Exercise goal:
When you reach the line with "собрания в 17.00. Вход свободный." in the data below, begin printing lines exactly, and stop once the line with "elke dag geopend van 12.00 uur tot 17.30 uur." has been printed.

[[ Source data open ]]

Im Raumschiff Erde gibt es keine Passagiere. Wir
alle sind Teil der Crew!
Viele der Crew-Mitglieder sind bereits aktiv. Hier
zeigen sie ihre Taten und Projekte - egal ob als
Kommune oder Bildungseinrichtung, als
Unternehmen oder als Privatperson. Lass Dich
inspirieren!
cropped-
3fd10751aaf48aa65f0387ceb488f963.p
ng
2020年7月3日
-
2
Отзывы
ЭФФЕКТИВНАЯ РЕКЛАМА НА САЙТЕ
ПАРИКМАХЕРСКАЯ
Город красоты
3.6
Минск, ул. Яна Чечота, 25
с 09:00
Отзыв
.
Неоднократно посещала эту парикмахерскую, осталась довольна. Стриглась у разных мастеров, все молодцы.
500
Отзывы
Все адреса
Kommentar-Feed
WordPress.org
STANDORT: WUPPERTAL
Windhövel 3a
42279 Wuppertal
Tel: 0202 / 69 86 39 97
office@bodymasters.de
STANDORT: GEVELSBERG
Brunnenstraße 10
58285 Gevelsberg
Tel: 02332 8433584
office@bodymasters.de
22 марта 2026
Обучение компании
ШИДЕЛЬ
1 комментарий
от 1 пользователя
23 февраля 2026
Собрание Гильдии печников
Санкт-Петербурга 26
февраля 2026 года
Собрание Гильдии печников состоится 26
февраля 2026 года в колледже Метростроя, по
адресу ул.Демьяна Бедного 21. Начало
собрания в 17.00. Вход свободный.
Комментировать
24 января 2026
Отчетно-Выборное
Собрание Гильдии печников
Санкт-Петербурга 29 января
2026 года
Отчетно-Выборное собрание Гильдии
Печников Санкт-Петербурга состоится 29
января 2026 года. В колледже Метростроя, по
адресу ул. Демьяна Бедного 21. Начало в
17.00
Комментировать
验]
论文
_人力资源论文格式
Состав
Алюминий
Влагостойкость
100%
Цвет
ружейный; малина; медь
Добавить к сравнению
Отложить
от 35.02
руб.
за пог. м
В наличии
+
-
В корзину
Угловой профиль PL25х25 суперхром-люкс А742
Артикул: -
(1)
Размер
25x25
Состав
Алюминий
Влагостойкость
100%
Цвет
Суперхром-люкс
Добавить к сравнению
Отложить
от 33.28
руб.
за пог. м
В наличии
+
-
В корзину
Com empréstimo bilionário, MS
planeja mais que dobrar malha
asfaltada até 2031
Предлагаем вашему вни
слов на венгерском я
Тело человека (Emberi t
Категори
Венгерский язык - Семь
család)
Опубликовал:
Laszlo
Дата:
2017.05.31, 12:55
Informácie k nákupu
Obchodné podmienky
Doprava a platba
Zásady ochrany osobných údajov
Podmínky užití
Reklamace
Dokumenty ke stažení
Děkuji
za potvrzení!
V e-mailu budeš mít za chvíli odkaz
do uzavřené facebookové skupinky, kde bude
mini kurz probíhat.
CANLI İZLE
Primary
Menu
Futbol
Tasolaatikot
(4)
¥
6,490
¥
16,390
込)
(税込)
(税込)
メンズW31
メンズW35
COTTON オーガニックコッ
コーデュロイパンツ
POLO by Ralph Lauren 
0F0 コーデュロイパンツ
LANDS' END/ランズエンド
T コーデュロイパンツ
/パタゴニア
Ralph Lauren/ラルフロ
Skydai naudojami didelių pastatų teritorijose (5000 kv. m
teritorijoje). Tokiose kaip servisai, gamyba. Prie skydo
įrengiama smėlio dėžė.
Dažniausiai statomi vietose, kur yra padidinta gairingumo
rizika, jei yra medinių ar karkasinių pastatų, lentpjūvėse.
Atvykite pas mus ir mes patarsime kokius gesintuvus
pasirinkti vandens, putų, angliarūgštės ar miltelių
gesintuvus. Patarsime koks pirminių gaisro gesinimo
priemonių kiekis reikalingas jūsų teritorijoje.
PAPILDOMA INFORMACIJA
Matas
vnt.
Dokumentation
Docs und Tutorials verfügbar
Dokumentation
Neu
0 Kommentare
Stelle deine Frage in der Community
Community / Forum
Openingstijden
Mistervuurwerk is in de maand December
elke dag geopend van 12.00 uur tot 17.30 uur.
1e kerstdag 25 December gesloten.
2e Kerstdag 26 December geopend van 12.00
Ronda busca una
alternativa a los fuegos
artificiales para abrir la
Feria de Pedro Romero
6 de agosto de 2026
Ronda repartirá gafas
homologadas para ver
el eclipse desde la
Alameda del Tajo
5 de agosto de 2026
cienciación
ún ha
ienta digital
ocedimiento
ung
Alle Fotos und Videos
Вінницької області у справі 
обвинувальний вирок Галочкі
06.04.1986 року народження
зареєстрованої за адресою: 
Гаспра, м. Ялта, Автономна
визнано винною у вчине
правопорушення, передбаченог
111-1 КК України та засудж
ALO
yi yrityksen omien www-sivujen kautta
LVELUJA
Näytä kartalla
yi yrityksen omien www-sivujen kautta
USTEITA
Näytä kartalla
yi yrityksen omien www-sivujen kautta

[[ Source data closed ]]

Exercise result:
собрания в 17.00. Вход свободный.
Комментировать
24 января 2026
Отчетно-Выборное
Собрание Гильдии печников
Санкт-Петербурга 29 января
2026 года
Отчетно-Выборное собрание Гильдии
Печников Санкт-Петербурга состоится 29
января 2026 года. В колледже Метростроя, по
адресу ул. Демьяна Бедного 21. Начало в
17.00
Комментировать
验]
论文
_人力资源论文格式
Состав
Алюминий
Влагостойкость
100%
Цвет
ружейный; малина; медь
Добавить к сравнению
Отложить
от 35.02
руб.
за пог. м
В наличии
+
-
В корзину
Угловой профиль PL25х25 суперхром-люкс А742
Артикул: -
(1)
Размер
25x25
Состав
Алюминий
Влагостойкость
100%
Цвет
Суперхром-люкс
Добавить к сравнению
Отложить
от 33.28
руб.
за пог. м
В наличии
+
-
В корзину
Com empréstimo bilionário, MS
planeja mais que dobrar malha
asfaltada até 2031
Предлагаем вашему вни
слов на венгерском я
Тело человека (Emberi t
Категори
Венгерский язык - Семь
család)
Опубликовал:
Laszlo
Дата:
2017.05.31, 12:55
Informácie k nákupu
Obchodné podmienky
Doprava a platba
Zásady ochrany osobných údajov
Podmínky užití
Reklamace
Dokumenty ke stažení
Děkuji
za potvrzení!
V e-mailu budeš mít za chvíli odkaz
do uzavřené facebookové skupinky, kde bude
mini kurz probíhat.
CANLI İZLE
Primary
Menu
Futbol
Tasolaatikot
(4)
¥
6,490
¥
16,390
込)
(税込)
(税込)
メンズW31
メンズW35
COTTON オーガニックコッ
コーデュロイパンツ
POLO by Ralph Lauren 
0F0 コーデュロイパンツ
LANDS' END/ランズエンド
T コーデュロイパンツ
/パタゴニア
Ralph Lauren/ラルフロ
Skydai naudojami didelių pastatų teritorijose (5000 kv. m
teritorijoje). Tokiose kaip servisai, gamyba. Prie skydo
įrengiama smėlio dėžė.
Dažniausiai statomi vietose, kur yra padidinta gairingumo
rizika, jei yra medinių ar karkasinių pastatų, lentpjūvėse.
Atvykite pas mus ir mes patarsime kokius gesintuvus
pasirinkti vandens, putų, angliarūgštės ar miltelių
gesintuvus. Patarsime koks pirminių gaisro gesinimo
priemonių kiekis reikalingas jūsų teritorijoje.
PAPILDOMA INFORMACIJA
Matas
vnt.
Dokumentation
Docs und Tutorials verfügbar
Dokumentation
Neu
0 Kommentare
Stelle deine Frage in der Community
Community / Forum
Openingstijden
Mistervuurwerk is in de maand December
elke dag geopend van 12.00 uur tot 17.30 uur.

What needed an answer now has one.